①新しい建物が既設の母屋に迷惑をかけないこと
②母屋と関係を持ちつつ、けれどきちんと独立していること
そこで、母屋へ向かって傾斜していく片流れの屋根と床を持つ「離れ」のような住宅を提案した。屋根を片流れにすることで母屋に向かって建物高さをだんだん低くする。2階の床梁も同時に片流れることで2階床レベルも低くなり、全体高さはますます低くなる。結果的に、離れの片流れ屋根の最下端は2階建てを保ったまま、母屋の下屋の高さにまで下がっていった。

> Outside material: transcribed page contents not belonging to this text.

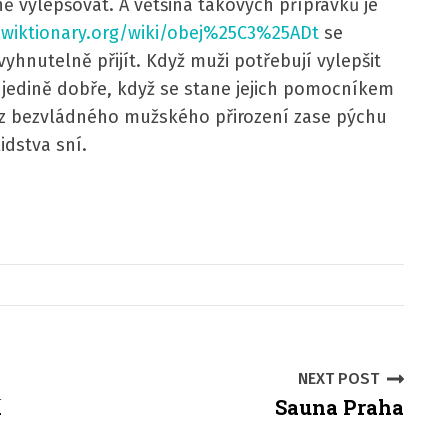
ně vylepšovat. A většina takových přípravků je
.wiktionary.org/wiki/obej%25C3%25ADt
se
yhnutelně přijít.
Když muži potřebují vylepšit
í jedině dobře, když se stane jejich pomocníkem
 z bezvládného mužského přirození zase pýchu
dstva sní.
NEXT POST
í
Sauna Praha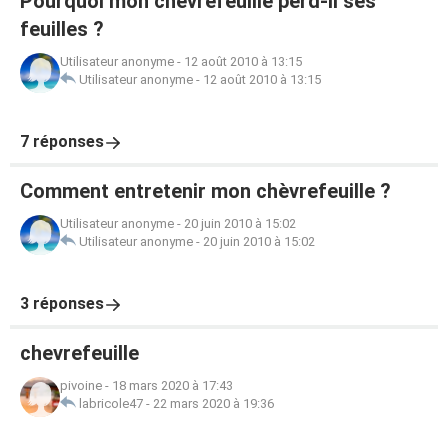
Pourquoi mon chèvrefeuille perd-il ses
feuilles ?
Utilisateur anonyme
-
12 août 2010 à 13:15
Utilisateur anonyme
-
12 août 2010 à 13:15
7 réponses
Comment entretenir mon chèvrefeuille ?
Utilisateur anonyme
-
20 juin 2010 à 15:02
Utilisateur anonyme
-
20 juin 2010 à 15:02
3 réponses
chevrefeuille
pivoine
-
18 mars 2020 à 17:43
labricole47
-
22 mars 2020 à 19:36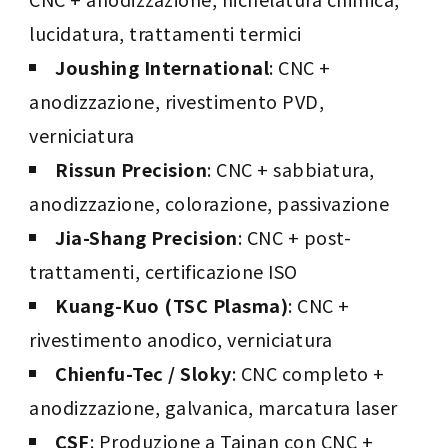
lucidatura, trattamenti termici
Joushing International
: CNC +
anodizzazione, rivestimento PVD,
verniciatura
Rissun Precision
: CNC + sabbiatura,
anodizzazione, colorazione, passivazione
Jia-Shang Precision
: CNC + post-
trattamenti, certificazione ISO
Kuang-Kuo (TSC Plasma)
: CNC +
rivestimento anodico, verniciatura
Chienfu-Tec / Sloky
: CNC completo +
anodizzazione, galvanica, marcatura laser
CSF
: Produzione a Tainan con CNC +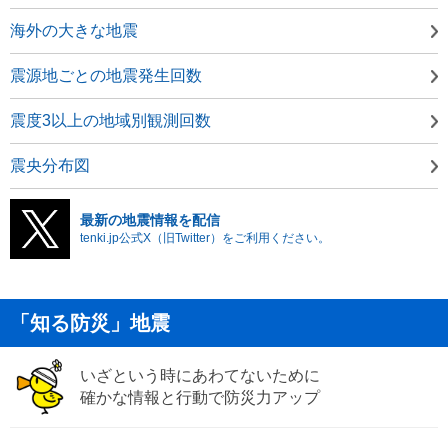
海外の大きな地震
震源地ごとの地震発生回数
震度3以上の地域別観測回数
震央分布図
最新の地震情報を配信
tenki.jp公式X（旧Twitter）をご利用ください。
「知る防災」地震
いざという時にあわてないために
確かな情報と行動で防災力アップ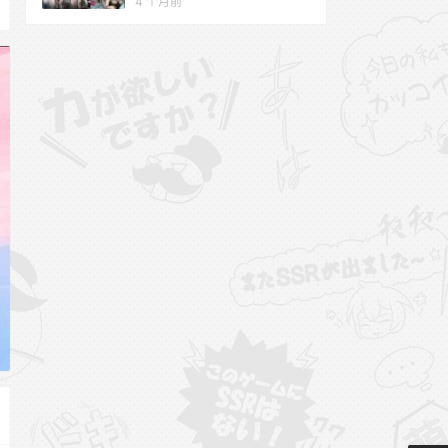
4 个月前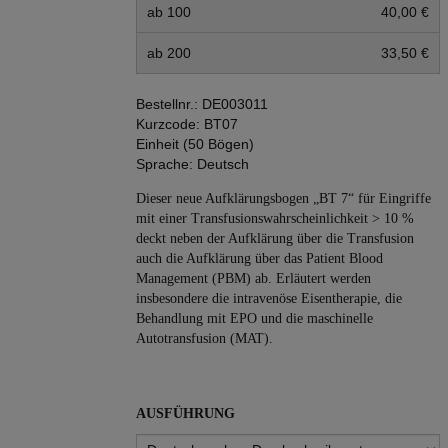
ab 100
40,00 €
ab 200
33,50 €
Bestellnr.:
DE003011
Kurzcode:
BT07
Einheit (50 Bögen)
Sprache:
Deutsch
Dieser neue Aufklärungsbogen „BT 7“ für Eingriffe
mit einer Transfusionswahrscheinlichkeit > 10 %
deckt neben der Aufklärung über die Transfusion
auch die Aufklärung über das Patient Blood
Management (PBM) ab. Erläutert werden
insbesondere die intravenöse Eisentherapie, die
Behandlung mit EPO und die maschinelle
Autotransfusion (MAT).
AUSFÜHRUNG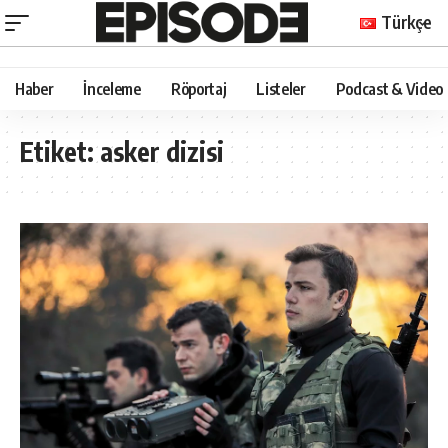
Türkçe
Haber
İnceleme
Röportaj
Listeler
Podcast & Video
Etiket:
asker dizisi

母屋に迷惑をかけたくないというお施主さんの気持ちが、そのまま建ち方や外観、内部空間に現れることとなった。
片流れとは、その名のとおり「流れ」を担保する汎用な形式である。建築は一般的に流れを留めるために存在する。陽を遮り、風を避けて、雨から守る。けれどここでは、太陽の光や風、雨や雪をスムーズに受け流していく。そして、息子家族の視線や意識、活動も同時に母屋へ向かって流れることを促す。留めずに、流す。そんな状態を大変にシンプルで汎用な形式を用いながらも、新しいあり方で実現しようと試みている。
片流れの勾配が生み出す「広がること」と「狭まること」を日常生活に組み込ませることで、母屋と離れ、室内と庭、家族と近隣などの関係性に、選択肢や多様性を与えていく。